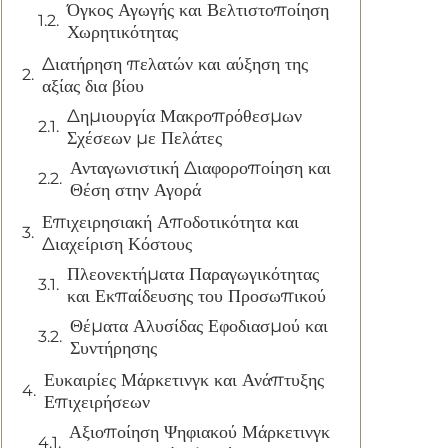
Όγκος Αγωγής και Βελτιστοποίηση
Χωρητικότητας
Διατήρηση πελατών και αύξηση της
αξίας δια βίου
Δημιουργία Μακροπρόθεσμων
Σχέσεων με Πελάτες
Ανταγωνιστική Διαφοροποίηση και
Θέση στην Αγορά
Επιχειρησιακή Αποδοτικότητα και
Διαχείριση Κόστους
Πλεονεκτήματα Παραγωγικότητας
και Εκπαίδευσης του Προσωπικού
Θέματα Αλυσίδας Εφοδιασμού και
Συντήρησης
Ευκαιρίες Μάρκετινγκ και Ανάπτυξης
Επιχειρήσεων
Αξιοποίηση Ψηφιακού Μάρκετινγκ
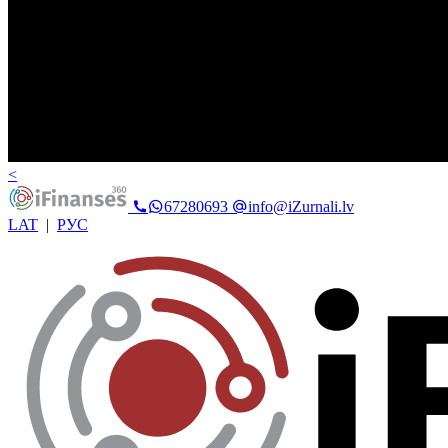
<
67280693
info@iZurnali.lv
LAT
|
РУС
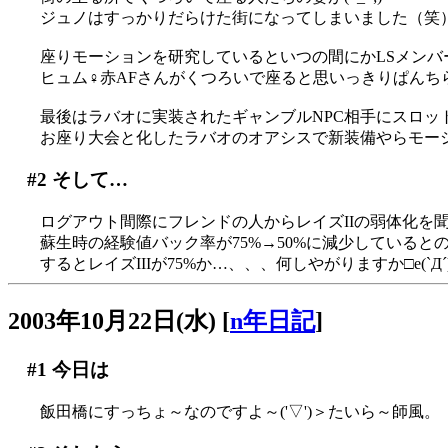
ジュノはすっかりだらけた街になってしまいました（笑
座りモーションを研究しているといつの間にかLSメンバ
ヒュム♀赤AFさんがくつろいで座ると思いっきりぱんちら～な
最後はラバオに実装されたギャンブルNPC相手にスロット(?
お座り大会と化したラバオのオアシスで新装備やらモーショ
#2
そして…
ログアウト間際にフレンドの人からレイズIIの弱体化を聞か
蘇生時の経験値バック率が75%→50%に減少していると
するとレイズIIIが75%か…、、、何しやがりますか□e(`Д´
2003年10月22日(水)
[
n年日記
]
#1
今日は
飯田橋にすっちょ～なのですよ～('▽')＞たいら～師風。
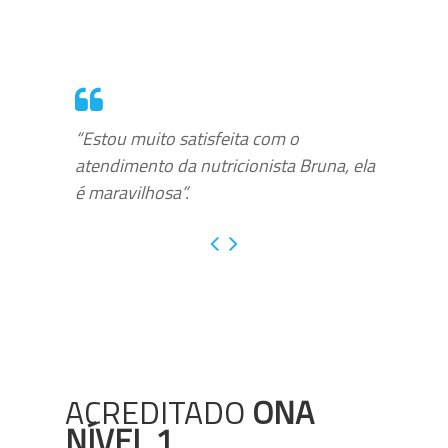
“Estou muito satisfeita com o
atendimento da nutricionista Bruna, ela
é maravilhosa”.
ACREDITADO
ONA
NÍVEL 1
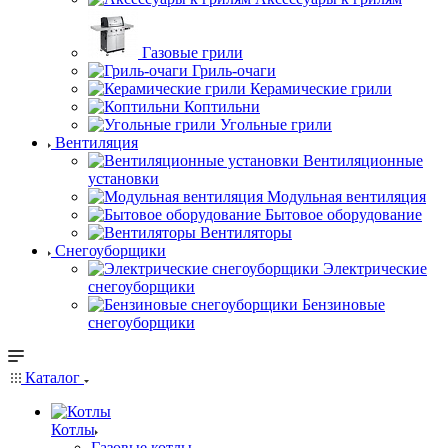
Газовые грили
Гриль-очаги
Керамические грили
Коптильни
Угольные грили
Вентиляция
Вентиляционные
установки
Модульная вентиляция
Бытовое оборудование
Вентиляторы
Снегоуборщики
Электрические
снегоуборщики
Бензиновые
снегоуборщики
Каталог
Котлы
Газовые котлы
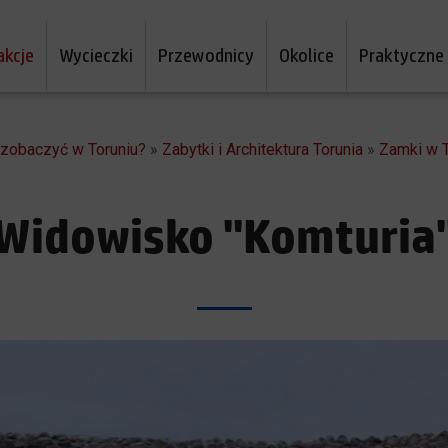
akcje
Wycieczki
Przewodnicy
Okolice
Praktyczne
a zobaczyć w Toruniu?
»
Zabytki i Architektura Torunia
»
Zamki w T
Widowisko "Komturia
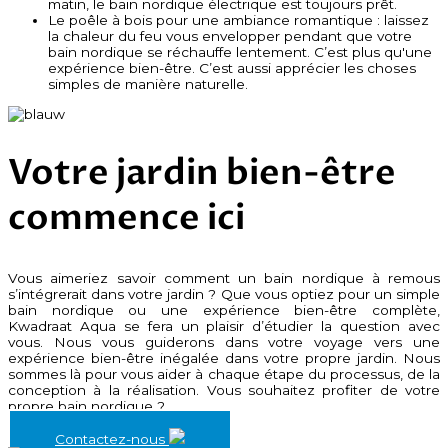
matin, le bain nordique électrique est toujours prêt.
Le poêle à bois pour une ambiance romantique : laissez
la chaleur du feu vous envelopper pendant que votre
bain nordique se réchauffe lentement. C’est plus qu'une
expérience bien-être. C’est aussi apprécier les choses
simples de manière naturelle.
Votre jardin bien-être
commence ici
Vous aimeriez savoir comment un bain nordique à remous
s’intégrerait dans votre jardin ? Que vous optiez pour un simple
bain nordique ou une expérience bien-être complète,
Kwadraat Aqua se fera un plaisir d’étudier la question avec
vous. Nous vous guiderons dans votre voyage vers une
expérience bien-être inégalée dans votre propre jardin. Nous
sommes là pour vous aider à chaque étape du processus, de la
conception à la réalisation. Vous souhaitez profiter de votre
propre bain nordique ?
Contactez-nous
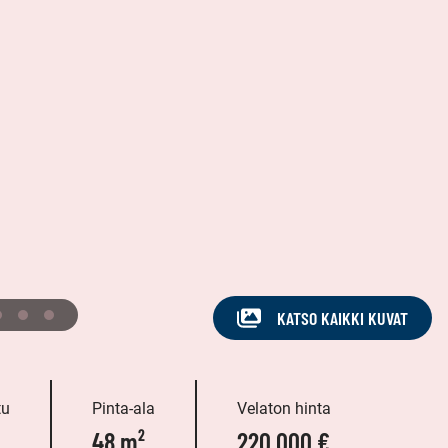
KATSO KAIKKI KUVAT
tu
Pinta-ala
Velaton hinta
48 m²
220 000 €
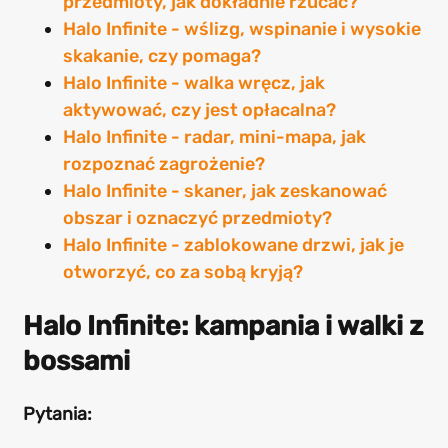
przedmioty, jak dokładnie rzucać?
Halo Infinite - wślizg, wspinanie i wysokie
skakanie, czy pomaga?
Halo Infinite - walka wręcz, jak
aktywować, czy jest opłacalna?
Halo Infinite - radar, mini-mapa, jak
rozpoznać zagrożenie?
Halo Infinite - skaner, jak zeskanować
obszar i oznaczyć przedmioty?
Halo Infinite - zablokowane drzwi, jak je
otworzyć, co za sobą kryją?
Halo Infinite: kampania i walki z
bossami
Pytania:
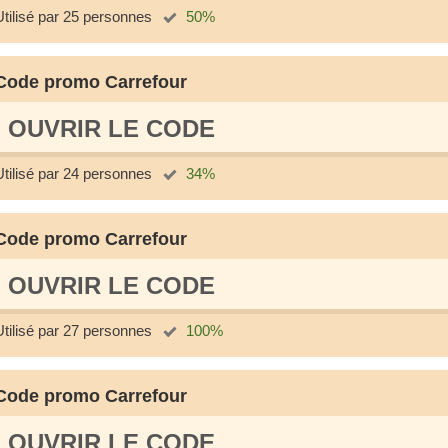
Utilisé par 25 personnes
50%
Code promo Carrefour
OUVRIR LE СODE
Utilisé par 24 personnes
34%
Code promo Carrefour
OUVRIR LE СODE
Utilisé par 27 personnes
100%
Code promo Carrefour
OUVRIR LE СODE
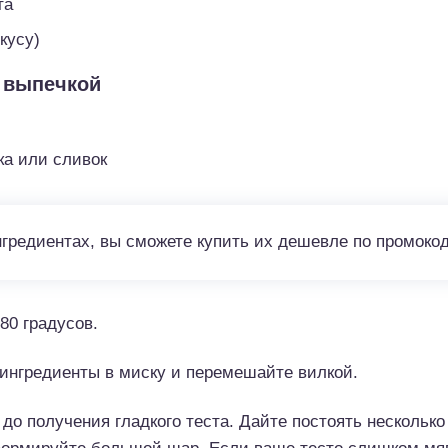
та
кусу)
 выпечкой
ка или сливок
нгредиентах, вы сможете купить их дешевле по промоко
80 градусов.
 ингредиенты в миску и перемешайте вилкой.
до получения гладкого теста. Дайте постоять несколько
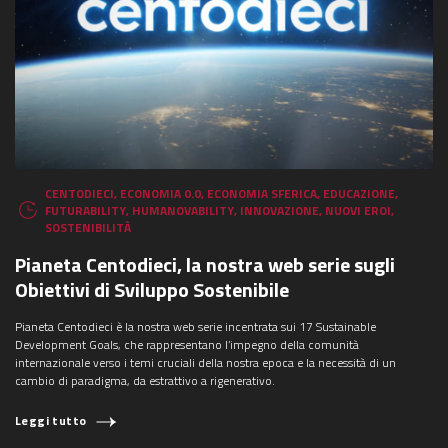
CENTODIECI
,
ECONOMIA 0.0
,
ECONOMIA SFERICA
,
EDUCAZIONE
,
FUTURABILITY
,
HUMANOVABILITY
,
INNOVAZIONE
,
NUOVI EROI
,
SOSTENIBILITÀ
Pianeta Centodieci, la nostra web serie sugli
Obiettivi di Sviluppo Sostenibile
Pianeta Centodieci è la nostra web serie incentrata sui 17 Sustainable
Development Goals, che rappresentano l’impegno della comunità
internazionale verso i temi cruciali della nostra epoca e la necessità di un
cambio di paradigma, da estrattivo a rigenerativo.
Leggi tutto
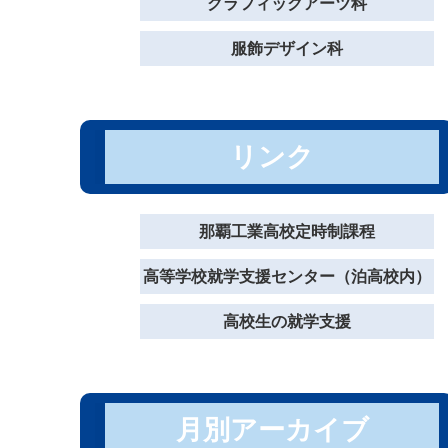
グラフィックアーツ科
服飾デザイン科
リンク
那覇工業高校定時制課程
高等学校就学支援センター（泊高校内）
高校生の就学支援
月別アーカイブ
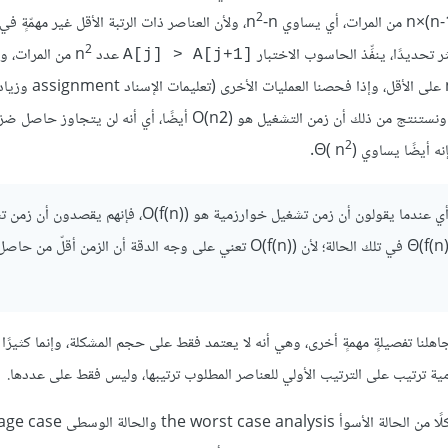
2
-n، ولأن العناصر ذات الرتبة الأقل غير مهمّةٍ في
2
ر تحديدًا، ينفِّذ الحاسوب الاختبار
عدد n
من المرات، و
A[j] > A[j+1]
على الأقل، وإذا فحصنا العمليات الأخرى (تعليمات الإسناد assignment وزيادة
مرة؛ ونستنتج من ذلك أن زمن التشغيل هو O(n2)‎ أيضًا، أي أنه لن يتجاوز 
2
.
)
: يَستخدم البعض الترميز O(f(n))‎ كما لو كان يعني Θ(f(n))‎ أي عندما يقولون أن زمن تشغيل خوارزمية هو O(f(n))‎، 
يساوي حاصل ضرْب ثابتٍ في f(n)‎ تقريبًا، وعمومًا يُفترض استخدام Θ(f(n))‎ في تلك الحالة؛ لأن O(f(n))‎ تعني على وجه الدقة أن الزم
لنا تفصيلةٍ مهمةٍ أخرى، وهي أنه لا يعتمد فقط على حجم المشكلة، وإنما كثيرًا 
ية ترتيب على الترتيب الأولي للعناصر المطلوب ترتيبها، وليس فقط على عددها.
لكي نأخذ تلك الاعتمادية في الحسبان، سنُجري تحليلًا لزمن التشغيل على كلًا من الحالة الأسوأ 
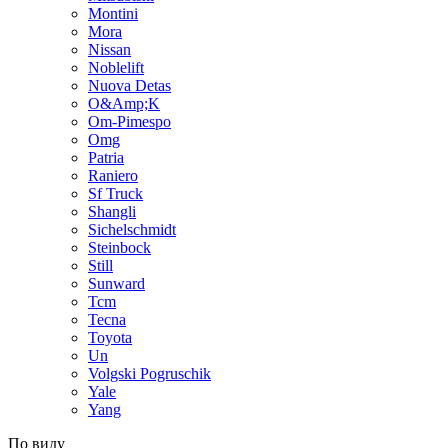
Montini
Mora
Nissan
Noblelift
Nuova Detas
O&Amp;K
Om-Pimespo
Omg
Patria
Raniero
Sf Truck
Shangli
Sichelschmidt
Steinbock
Still
Sunward
Tcm
Tecna
Toyota
Un
Volgski Pogruschik
Yale
Yang
По виду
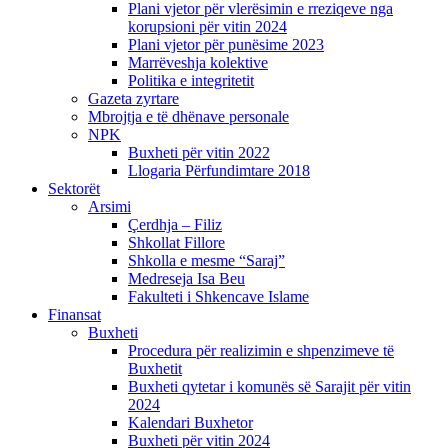
Plani vjetor për vlerësimin e rreziqeve nga
korupsioni për vitin 2024
Plani vjetor për punësime 2023
Marrëveshja kolektive
Politika e integritetit
Gazeta zyrtare
Mbrojtja e të dhënave personale
NPK
Buxheti për vitin 2022
Llogaria Përfundimtare 2018
Sektorët
Arsimi
Çerdhja – Filiz
Shkollat Fillore
Shkolla e mesme “Saraj”
Medreseja Isa Beu
Fakulteti i Shkencave Islame
Finansat
Buxheti
Procedura për realizimin e shpenzimeve të
Buxhetit
Buxheti qytetar i komunës së Sarajit për vitin
2024
Kalendari Buxhetor
Buxheti për vitin 2024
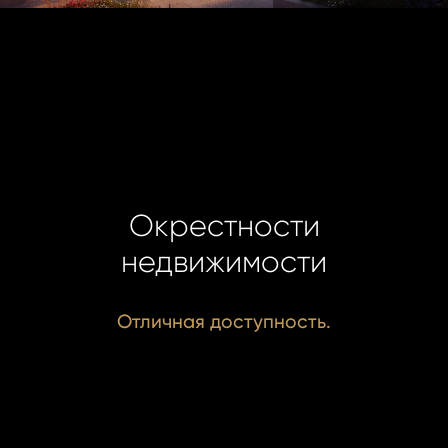
Окрестности
недвижимости
Отличная доступность.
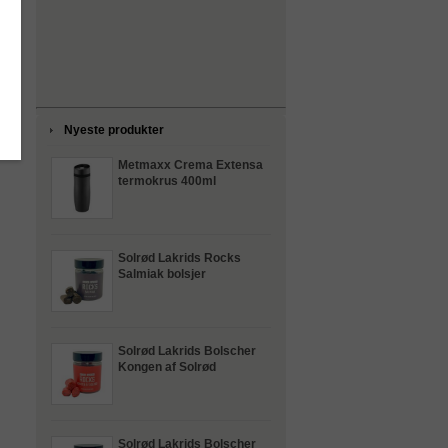
Nyeste produkter
Metmaxx Crema Extensa
termokrus 400ml
Solrød Lakrids Rocks
Salmiak bolsjer
Solrød Lakrids Bolscher
Kongen af Solrød
Solrød Lakrids Bolscher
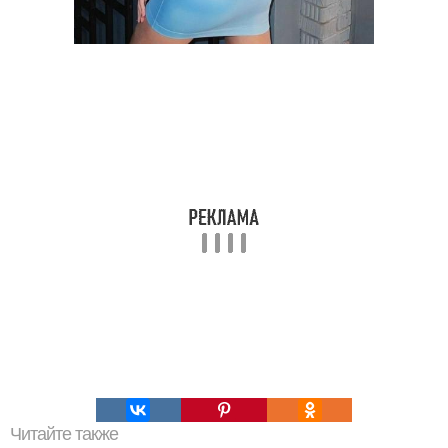
Читайте также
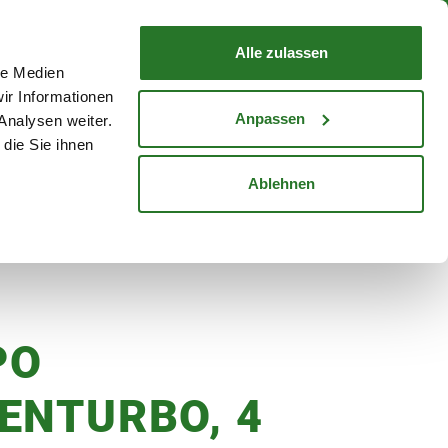
nd mit Wunschlieferdatum
WARENKORB
Warenkorb schließen
Alle zulassen
le Medien
Mein Konto
Standorte
ir Informationen
Anmelden
Anpassen
Analysen weiter.
die Sie ihnen
cheine
Karriere
Ablehnen
PO
ENTURBO, 4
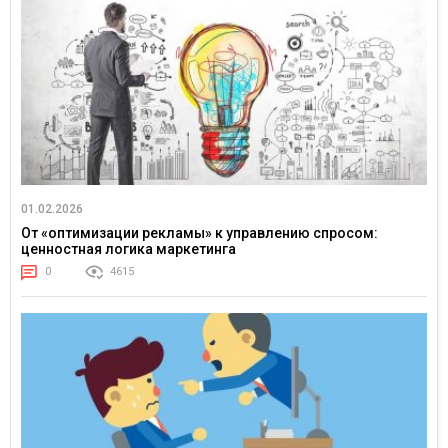
01.02.2026
От «оптимизации рекламы» к управлению спросом:
ценностная логика маркетинга
0
4615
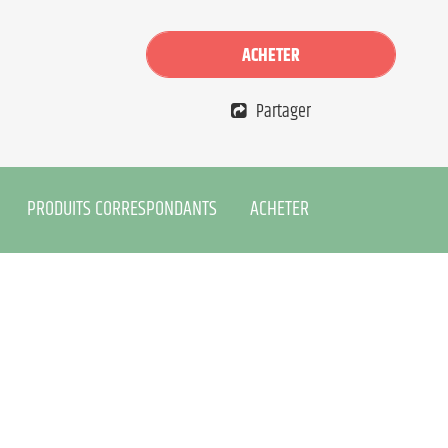
ACHETER
Partager
PRODUITS CORRESPONDANTS
ACHETER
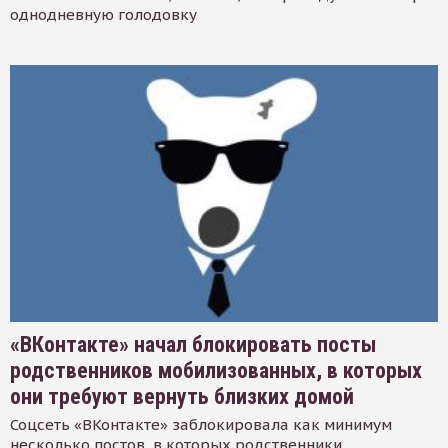
однодневную голодовку
«ВКонтакте» начал блокировать посты
родственников мобилизованных, в которых
они требуют вернуть близких домой
Соцсеть «ВКонтакте» заблокировала как минимум
несколько постов, в которых родственники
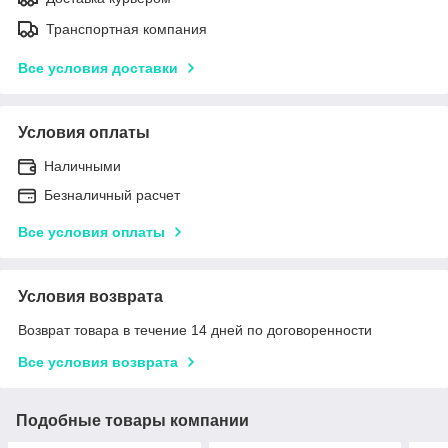
Транспортная компания
Все условия доставки
Условия оплаты
Наличными
Безналичный расчет
Все условия оплаты
Условия возврата
Возврат товара в течение 14 дней по договоренности
Все условия возврата
Подобные товары компании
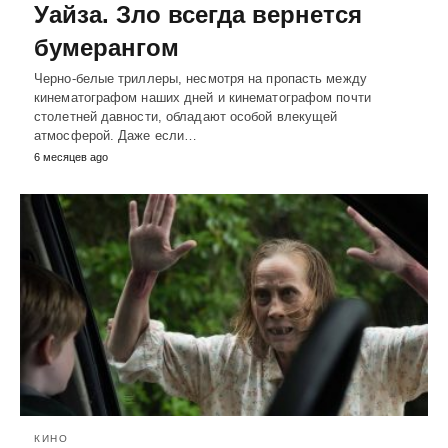
Уайза. Зло всегда вернется
бумерангом
Черно-белые триллеры, несмотря на пропасть между
кинематографом наших дней и кинематографом почти
столетней давности, обладают особой влекущей
атмосферой. Даже если…
6 месяцев ago
КИНО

· · · · · · ·

## What to do
Without the pictures, copy the entries from their first line through the line containing "bain nordique se", and only those lines.

## Written solution
Όγκος Αγωγής και Βελτιστοποίηση
Χωρητικότητας
Διατήρηση πελατών και αύξηση της
αξίας δια βίου
Δημιουργία Μακροπρόθεσμων
Σχέσεων με Πελάτες
Ανταγωνιστική Διαφοροποίηση και
Θέση στην Αγορά
Επιχειρησιακή Αποδοτικότητα και
Διαχείριση Κόστους
Πλεονεκτήματα Παραγωγικότητας
και Εκπαίδευσης του Προσωπικού
Θέματα Αλυσίδας Εφοδιασμού και
Συντήρησης
Ευκαιρίες Μάρκετινγκ και Ανάπτυξης
Επιχειρήσεων
Αξιοποίηση Ψηφιακού Μάρκετινγκ
<
67280693
info@iZurnali.lv
LAT
|
РУС
ジュノはすっかりだらけた街になってしまいました（笑
座りモーションを研究しているといつの間にかLSメンバ
ヒュム♀赤AFさんがくつろいで座ると思いっきりぱんちら～な
最後はラバオに実装されたギャンブルNPC相手にスロット(?
お座り大会と化したラバオのオアシスで新装備やらモーショ
#2
そして…
ログアウト間際にフレンドの人からレイズIIの弱体化を聞か
蘇生時の経験値バック率が75%→50%に減少していると
するとレイズIIIが75%か…、、、何しやがりますか□e(`Д´
2003年10月22日(水)
[
n年日記
]
#1
今日は
飯田橋にすっちょ～なのですよ～('▽')＞たいら～師風。
“Estou muito satisfeita com o
atendimento da nutricionista Bruna, ela
é maravilhosa”.
ACREDITADO
ONA
NÍVEL 1
Газовые грили
Гриль-очаги
Керамические грили
Коптильни
Угольные грили
Вентиляция
Вентиляционные
установки
Модульная вентиляция
Бытовое оборудование
Вентиляторы
Снегоуборщики
Электрические
снегоуборщики
Бензиновые
снегоуборщики
Каталог
Котлы
Газовые котлы
akcje
Wycieczki
Przewodnicy
Okolice
Praktyczne
a zobaczyć w Toruniu?
»
Zabytki i Architektura Torunia
»
Zamki w T
Widowisko "Komturia
matin, le bain nordique électrique est toujours prêt.
Le poêle à bois pour une ambiance romantique : laissez
la chaleur du feu vous envelopper pendant que votre
bain nordique se réchauffe lentement. C’est plus qu'une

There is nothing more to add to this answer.